Table 1 Tabulation of main results and extent of sequencing data

The mutation rate and spectrum of the SARS-CoV-2 genome

After we profiled the mutational landscape of the SARS-CoV-2 strains across the length of its genome (Fig. 2A), we used lethal and highly detrimental mutations to estimate their mutation rate. Because these mutations cannot be carried over between passages, they must be produced anew each generation, so that their frequency is equal to the mutation rate⁵. We used two complementary methods to identify these mutations. First, we considered mutations to be lethal or highly deleterious if they introduce premature stop codons (PTC) in the open reading frame of the RNA-dependent RNA polymerase (RdRP), an essential viral protein required for replication¹⁰. This strategy provides the most reliable way to identify lethal mutations and, by extension, to calculate the mutation rate. However, one limitation of this approach is that it cannot capture A → C, U → C, G → C, and A → G mutations, which cannot produce stop codons. To ensure a comprehensive assessment of the mutation rate across all base substitutions, we therefore employed a second, complementary strategy.

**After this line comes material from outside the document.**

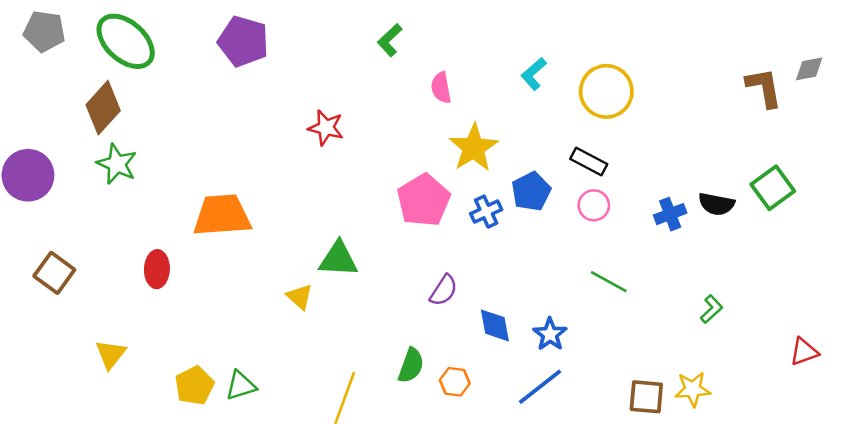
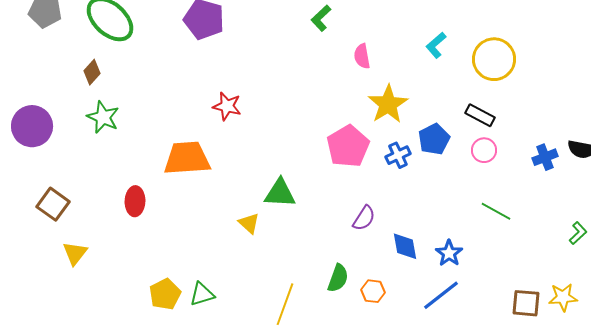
brown diamond: (103, 108) -> (92, 72), size x0.6
red star: (326, 128) -> (227, 106), moved
yellow triangle: (111, 354) -> (75, 253), moved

**Fig. 2: Broad overview of the dataset.**

For this strategy, we analyzed over eight million SARS-CoV-2 genomes previously aligned by UShER^11,12 and Ensembl¹³ and identified mutations that are absent from these databases. These genomes represent the consensus sequences of the most common viral variants in individual patients, meaning that mutations with severe fitness consequences, including lethal or highly detrimental mutations, are unlikely to be present. Consistent with this idea, we found that the mutations identified through this method were significantly depleted in our experimental dataset (Supplementary Fig. 2), supporting their classification as highly detrimental or lethal. However, we noticed that 68 of these mutations were present in our own dataset at frequencies exceeding 1 × 10⁻⁴ (>10-fold higher than the average mutation frequency), strongly suggesting that they are neither lethal nor highly deleterious. Thus, we excluded them from the list of mutations used to determine mutation rates.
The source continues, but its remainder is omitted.